However, this technique by itself is extremely sensitive to image noise and occlusion. On the other hand, it is a lot faster the other more complicated methods, and under some conditions it has satisfactory performance. A more robust performance can be achieved through the use of the Hough transform, which can compensate for some of the problems that are caused by the presence of noise local singularities.

Simple shape fitting approach:

This approach has two main variations. The first one is the direct tracking of polygonal objects, by fitting a polyhedral, cylindrical or spherical model to candidate objects in the scene and the second is the tracking of an object by fitting a cyclical, polygonal or ellipsoid surface model to the object surfaces [Huang, 1996]. In both cases, some sort of feature extraction is necessary, which is usually acquired through edge detection. The fitting process can be performed with one of the above mentioned methods.

Surface-volume approximation:

This approach also main variations. The is the use of some surface or volume primitives to approximate the shape or the surface of the object and the second one is the use of model polynomial functions to approximate the surfaces of the object. Of the volume primitives that are usually used, we mention spheres and cubes, also known as voxels, while the usual surface primitives are circles and rectangles [Ranjan, 1996]. A mesh-based approach can be incorporated in this scheme to produce a hybrid registration and tracking technique. As with all the above cases, the combination of the registration data with the camera parameters yields the desired results.

Tracking People

Another set of objects that can be tracked by video in a virtual environment are the users themselves. Myron Krueger has been a proponent for video based tracking of people for most of his career. He started working on video tracking in the early 1970’s. Many of his systems and ideas are discussed in his book Artificial Reality II [Krueger 1990]. Tracking users and their complex actions generally takes one of three forms; tracking the body, tracking the hands, and tracking the face/head.

Tracking the entire body is usually done for the purpose of recognizing general limb movement and body position/posture. This technique is used in game research and development. Typically, this is done in a blue/green background screen environment and the user (or player, in this case) interacts with animated, life-size characters.

Using video to track the hands has recently gained much support in the research community. This idea is not new and is not limited to video. This is the primary use for glove devices (see Mechanical Trackers). The concept is that the hand can be used to replace the mouse and keyboard. The problem with video tracking of hands as input devices is two-fold. First, hands come in all sizes and shapes. They also change shape as they move. This can make the process of hand and finger recognition very difficult. Second, hand gestures are temporal. They need to be tracked and compared over a series of frames. There are many different algorithms and techniques in existence for image analysis that can be applied to hand and hand gesture recognition. Some of them include discrete statistics [Schuster 1996], a significant number of hidden Markov model (HMM) variations [Devijver 1988] [He 1991] [Stoll 1995], wavelets [Mallat 1992], and hierarchical decomposition [Carlsson 1995].

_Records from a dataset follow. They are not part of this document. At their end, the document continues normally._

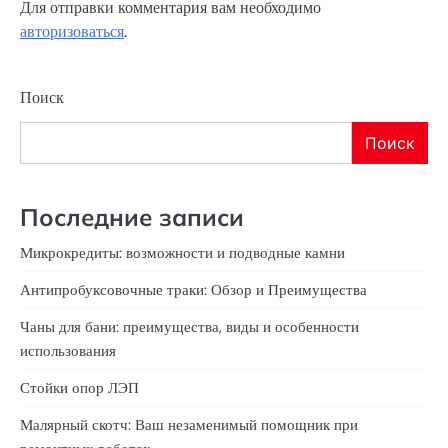
Для отправки комментария вам необходимо
авторизоваться
.
Поиск
Поиск
Последние записи
Микрокредиты: возможности и подводные камни
Антипробуксовочные траки: Обзор и Преимущества
Чаны для бани: преимущества, виды и особенности
использования
Стойки опор ЛЭП
Малярный скотч: Ваш незаменимый помощник при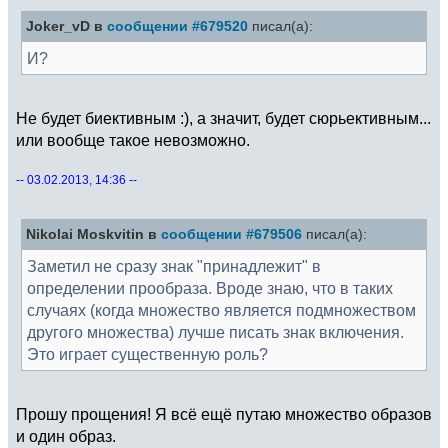
Joker_vD в
сообщении #679520
писал(а):
И?
Не будет биективным :), а значит, будет сюрьективным...
или вообще такое невозможно.
-- 03.02.2013, 14:36 --
Nikolai Moskvitin в
сообщении #679506
писал(а):
Заметил не сразу знак "принадлежит" в
определении прообраза. Вроде знаю, что в таких
случаях (когда множество является подмножеством
другого множества) лучше писать знак включения.
Это играет существенную роль?
Прошу прощения! Я всё ещё путаю множество образов
и один образ.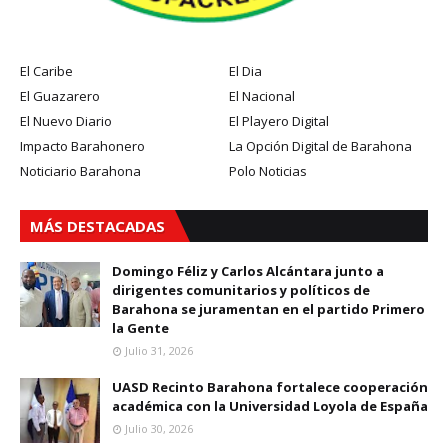
El Caribe
El Dia
El Guazarero
El Nacional
El Nuevo Diario
El Playero Digital
Impacto Barahonero
La Opción Digital de Barahona
Noticiario Barahona
Polo Noticias
MÁS DESTACADAS
Domingo Féliz y Carlos Alcántara junto a
dirigentes comunitarios y políticos de
Barahona se juramentan en el partido Primero
la Gente
Julio 31, 2026
UASD Recinto Barahona fortalece cooperación
académica con la Universidad Loyola de España
Julio 30, 2026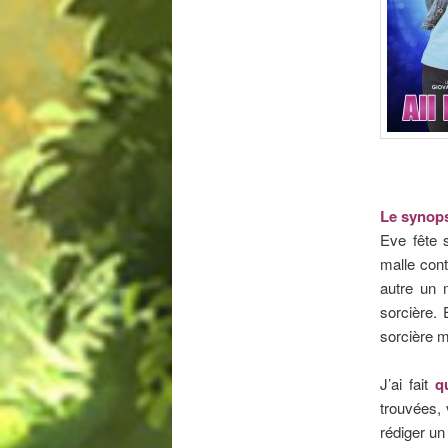
Le synop
Eve fête 
malle cont
autre un m
sorcière. 
sorcière m
J’ai fait
q
trouvées, 
rédiger un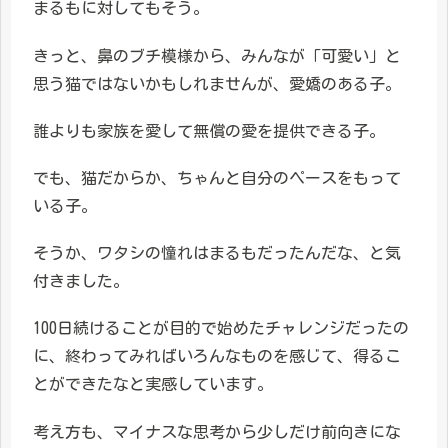
まるもに対してもそう。
きっと、鼻のブチ模様から、みんなが「可愛い」と
思う猫ではないかもしれませんが、愛嬌のある子。
誰よりも家族を愛して無償の愛を提供できる子。
でも、猫だからか、ちゃんと自分のペースをもって
いる子。
そうか、ワタシの憧れはまるもだったんだな、と気
付きました。
100日続けることが目的で始めたチャレンジだったの
に、終わってみればいろんなものを感じて、得るこ
とができたなと実感しています。
考え方も、マイナスな思考から少しだけ前向きにな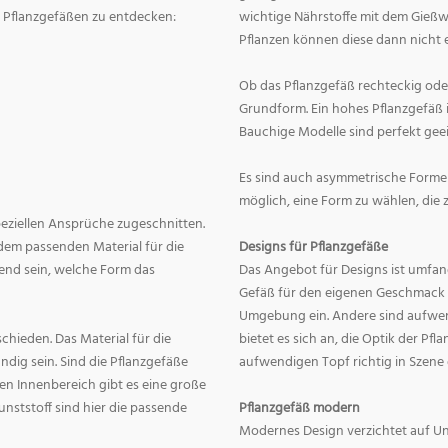
on Pflanzgefäßen zu entdecken:
wichtige Nährstoffe mit dem Gießw
Pflanzen können diese dann nicht e
Ob das Pflanzgefäß rechteckig oder r
Grundform. Ein hohes Pflanzgefäß i
Bauchige Modelle sind perfekt geei
Es sind auch asymmetrische Formen
möglich, eine Form zu wählen, die 
speziellen Ansprüche zugeschnitten.
dem passenden Material für die
Designs für Pflanzgefäße
end sein, welche Form das
Das Angebot für Designs ist umfang
Gefäß für den eigenen Geschmack zu
Umgebung ein. Andere sind aufwend
hieden. Das Material für die
bietet es sich an, die Optik der Pf
dig sein. Sind die Pflanzgefäße
aufwendigen Topf richtig in Szene
en Innenbereich gibt es eine große
nststoff sind hier die passende
Pflanzgefäß modern
Modernes Design verzichtet auf Un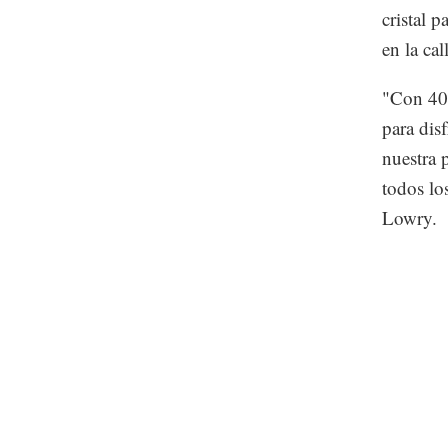
cristal 
en la ca
"Con 40
para dis
nuestra 
todos lo
Lowry.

Tracking the user’s head position and facial expressions by video is a relatively new effort, but one that has direct applicability to CSCW research. Frequently the focus of these techniques is not only to track head position, but to use facial expressions as part of the overall interface technique [Cascia 1998]. The facial masks produced can then be used to overlay on avatars or can be used in other aspects of CSCW applications.

Advantages

Video tracking has several advantages. It provides a flexible system that can be developed by instrumenting only the user, only the environment, or both. Video tracking allows many objects to be tracked by using a single sensor without having to tag each object. This capability to track multiple objects without placing transmitters on them removes an encumbrance that has hampered many other tracking technologies. When users are required to wear cameras, they are relatively small and light. Video tracking is also scaleable. The same technology can be used to track the motion of any of the objects in a room from hands to whole bodies. This scalability means that one technology has the potential to do the job previously accomplished only with several combined technologies.

Disadvantages

Video tracking technology can be very complex. The output from a video camera is a 2D array, and the analysis method for that information is application dependent. The bounds and limitations of video tracking are not well understood at this time. Because there are no general purpose image tracking systems available, each application must develop its own video tracking system. Video tracking is still more of a research endeavor than an end user product.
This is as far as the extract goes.